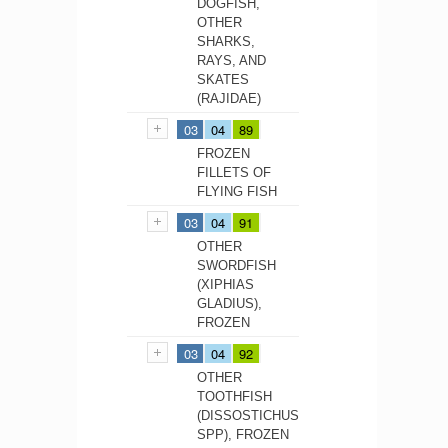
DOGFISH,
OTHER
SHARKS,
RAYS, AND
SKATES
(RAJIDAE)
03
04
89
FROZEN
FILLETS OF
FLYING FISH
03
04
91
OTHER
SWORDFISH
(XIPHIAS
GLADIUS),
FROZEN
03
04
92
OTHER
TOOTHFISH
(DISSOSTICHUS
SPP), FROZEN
+++
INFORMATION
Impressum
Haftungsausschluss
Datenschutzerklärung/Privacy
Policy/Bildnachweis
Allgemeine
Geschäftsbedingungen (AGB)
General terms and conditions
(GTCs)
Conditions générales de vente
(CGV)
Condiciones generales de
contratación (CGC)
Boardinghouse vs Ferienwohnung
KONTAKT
+++
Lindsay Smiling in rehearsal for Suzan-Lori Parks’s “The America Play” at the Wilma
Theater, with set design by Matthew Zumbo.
+++
- GOAL OF THE EXERCISE
Look above for the line with "Lindsay Smiling in" and the line with "Theater, with set design by Matthew Zumbo.", and reproduce exactly those two lines plus every line between, nothing more.

- EXERCISE SOLUTION
Lindsay Smiling in rehearsal for Suzan-Lori Parks’s “The America Play” at the Wilma
Theater, with set design by Matthew Zumbo.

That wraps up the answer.